Pero lo que es el esqueleto ha muerto.  Yo no sé si tenga implicaciones filosóficas o no, así como la muerte de Dios proclamada por Nietzche y por Wall Street. Compasión no quiero, quiero mejor indiferencia.  El esqueleto se ha vuelto invisible, después de que se le veía tan rozagante en los campos de concentración y en las laminitas de la edad media. 

Es-que-le-tocaba.  Como a todo en estos tiempos de obsolescencia programada. El esqueleto no va más, ahora pura imaginación, al lado del unicornio, de la honradez de los gobernantes y de la eficacia milagrosa del divino prepucio. 

Ahora apenas sí vago recuerdo.  “Hubo una vez…”.  Y entonces habrá quién descrea de su existencia y postule que nuestras carnes no se apoyan en la verdadera contundencia del calcio y del fósforo, sino en la concreta solidificación de un espíritu puesto al servicio de nuevas causas divinas.
 

Creo que existió un primer culpable, antes que la cremación, de la muerte del esqueleto, el amor.  O alguien ha leído alguna vez un poema que diga, por ejemplo: “¡Ay! ¡Cuánto dolor cuando recuerdo/ el paso de la epífisis distal de tus falangetas/ por el borde sinuoso de mi espina ilíaca!”

Y mucho menos este: “Las cuencas de mis órbitas oculares no alcanzan/ para mantener cómodos mis ojos cuando miran tu lordosis lumbar mientras locomociones por la acera!”  Hubiera sido una aproximación, pero en poesía las aproximaciones no valen. 

El esqueleto ha muerto tal vez para desdicha de los buscadores de tesoros indios que se guiaban durante las noches, esperando la fosforescencia que salía de las tumbas como guía fundamental para hallar sus botines.  O para desdicha de los coleccionistas de objetos macabros. 

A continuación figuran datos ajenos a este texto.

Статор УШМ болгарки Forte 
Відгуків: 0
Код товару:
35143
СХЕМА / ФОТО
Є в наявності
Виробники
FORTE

Desde el nacimiento hasta la muerte, el esqueleto se ha convertido en una suposición.  Las ciencias morfológicas no podrán impedir la aparición de supersticiones conexas con el asunto. Tendremos templos a los cuales asistirán algunos para adorar al “divino sacro”, al “todopoderoso omoplato” o al “balanceado húmero”.  Y careceremos de calaveras frente a las cuales proferir nuestros juramentos solemnes. 

Y, cuando al caer de nalgas haga su estallido la risa, no estaremos muy seguros de haber propiciado que haga su aparición ningún huesito de la alegría ni algo parecido.  Diremos, simplemente, que nos encanta comer mierda que para eso somos colombianos.